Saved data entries
++++++++++++++++++++

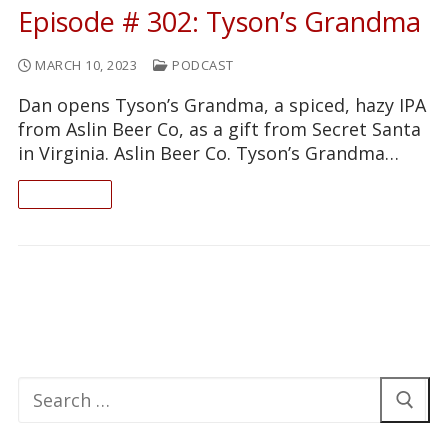
Episode # 302: Tyson’s Grandma
MARCH 10, 2023
PODCAST
Dan opens Tyson’s Grandma, a spiced, hazy IPA
from Aslin Beer Co, as a gift from Secret Santa
in Virginia. Aslin Beer Co. Tyson’s Grandma…
READ ON
Search
for:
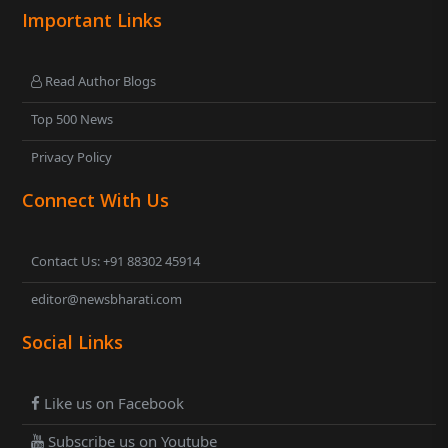
Important Links
Read Author Blogs
Top 500 News
Privacy Policy
Connect With Us
Contact Us: +91 88302 45914
editor@newsbharati.com
Social Links
Like us on Facebook
Subscribe us on Youtube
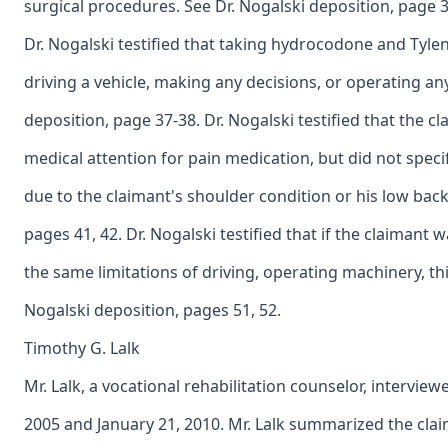
surgical procedures. See Dr. Nogalski deposition, page 3
Dr. Nogalski testified that taking hydrocodone and Tyle
driving a vehicle, making any decisions, or operating an
deposition, page 37-38. Dr. Nogalski testified that the c
medical attention for pain medication, but did not spe
due to the claimant's shoulder condition or his low back
pages 41, 42. Dr. Nogalski testified that if the claima
the same limitations of driving, operating machinery, th
Nogalski deposition, pages 51, 52.
Timothy G. Lalk
Mr. Lalk, a vocational rehabilitation counselor, interview
2005 and January 21, 2010. Mr. Lalk summarized the clai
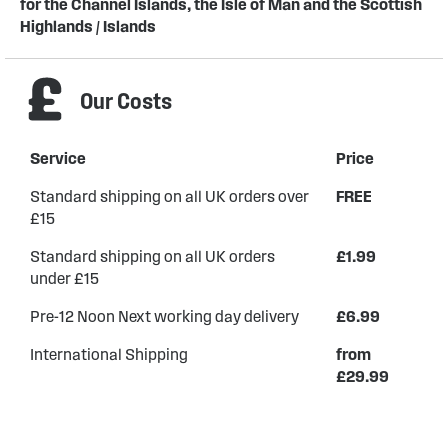
for the Channel Islands, the Isle of Man and the Scottish
Highlands / Islands
Our Costs
Service
Price
Standard shipping on all UK orders over
FREE
£15
Standard shipping on all UK orders
£1.99
under £15
Pre-12 Noon Next working day delivery
£6.99
International Shipping
from
£29.99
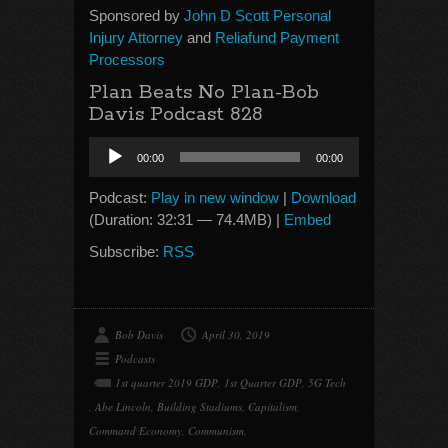
Sponsored by
John D Scott Personal
Injury Attorney
and
Reliafund Payment
Processors
Plan Beats No Plan-Bob
Davis Podcast 828
Audio
00:00
00:00
Player
Podcast:
Play in new window
|
Download
(Duration: 32:31 — 74.4MB) |
Embed
Subscribe:
RSS
Bob Davis
April 30, 2019
Podcasts
1st quarter 2019 GDP
,
1st Quarter GDP
,
5G Tech
,
Abe Lincoln
,
Building Stadiums
,
Capitalism
,
Command Economy
,
Communism
,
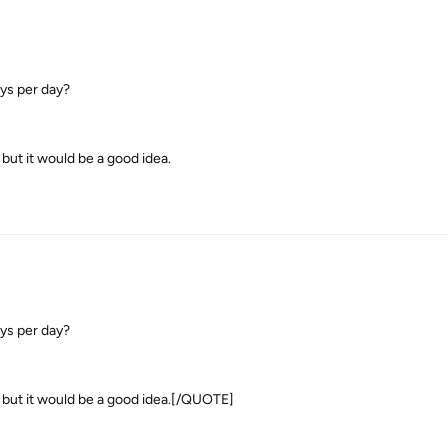
ays per day?
but it would be a good idea.
ays per day?
t but it would be a good idea.[/QUOTE]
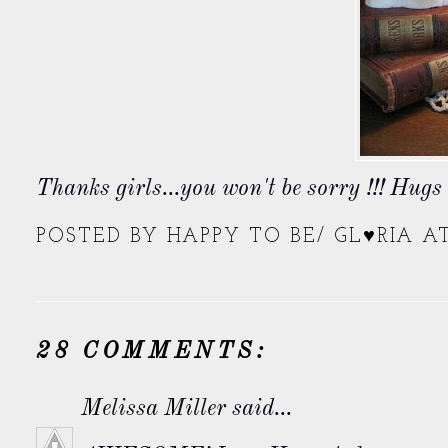
Thanks girls...you won't be sorry !!! Hug
POSTED BY
HAPPY TO BE/ GL♥RIA
A
28 COMMENTS:
Melissa Miller
said...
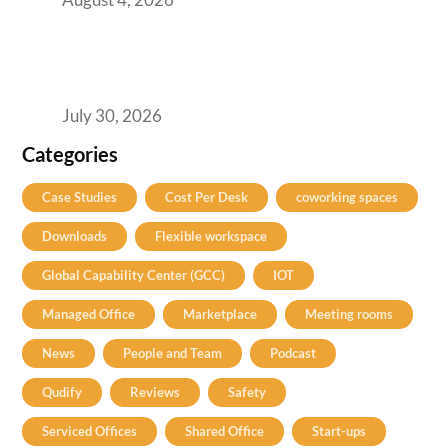
The Two-Speed GCC Office Market: What H1
2026’s Bengaluru-Hyderabad Split Means for
Your H2 Site Selection
July 30, 2026
Categories
Case Studies
Cost Per Desk
coworking spaces
Downloads
Flexible workspace
Global Capability Center (GCC)
IOT
Managed Office
Marketplace
Meeting rooms
News
People and Team
Podcast
Qudify
Reviews
Safety
Serviced Offices
Shared Office
Start-ups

++++++++++++++++++++

- _Activity_
Could you restate every record above word for word, dropping the pictures?

- _Your solution_
Episode # 302: Tyson’s Grandma
MARCH 10, 2023
PODCAST
Dan opens Tyson’s Grandma, a spiced, hazy IPA
from Aslin Beer Co, as a gift from Secret Santa
in Virginia. Aslin Beer Co. Tyson’s Grandma…
READ ON
Search
for:
Important Links
Read Author Blogs
Top 500 News
Privacy Policy
Connect With Us
Contact Us: +91 88302 45914
editor@newsbharati.com
Social Links
Like us on Facebook
Subscribe us on Youtube
surgical procedures. See Dr. Nogalski deposition, page 3
Dr. Nogalski testified that taking hydrocodone and Tyle
driving a vehicle, making any decisions, or operating an
deposition, page 37-38. Dr. Nogalski testified that the c
medical attention for pain medication, but did not spe
due to the claimant's shoulder condition or his low back
pages 41, 42. Dr. Nogalski testified that if the claima
the same limitations of driving, operating machinery, th
Nogalski deposition, pages 51, 52.
Timothy G. Lalk
Mr. Lalk, a vocational rehabilitation counselor, interview
2005 and January 21, 2010. Mr. Lalk summarized the clai
for the Channel Islands, the Isle of Man and the Scottish
Highlands / Islands
Our Costs
Service
Price
Standard shipping on all UK orders over
FREE
£15
Standard shipping on all UK orders
£1.99
under £15
Pre-12 Noon Next working day delivery
£6.99
International Shipping
from
£29.99
Sponsored by
John D Scott Personal
Injury Attorney
and
Reliafund Payment
Processors
Plan Beats No Plan-Bob
Davis Podcast 828
Audio
00:00
00:00
Player
Podcast:
Play in new window
|
Download
(Duration: 32:31 — 74.4MB) |
Embed
Subscribe:
RSS
Bob Davis
April 30, 2019
Podcasts
1st quarter 2019 GDP
,
1st Quarter GDP
,
5G Tech
,
Abe Lincoln
,
Building Stadiums
,
Capitalism
,
Command Economy
,
Communism
,
ays per day?
but it would be a good idea.
ays per day?
t but it would be a good idea.[/QUOTE]
Thanks girls...you won't be sorry !!! Hug
POSTED BY
HAPPY TO BE/ GL♥RIA
A
28 COMMENTS:
Melissa Miller
said...
The Two-Speed GCC Office Market: What H1
2026’s Bengaluru-Hyderabad Split Means for
Your H2 Site Selection
July 30, 2026
Categories
Case Studies
Cost Per Desk
coworking spaces
Downloads
Flexible workspace
Global Capability Center (GCC)
IOT
Managed Office
Marketplace
Meeting rooms
News
People and Team
Podcast
Qudify
Reviews
Safety
Serviced Offices
Shared Office
Start-ups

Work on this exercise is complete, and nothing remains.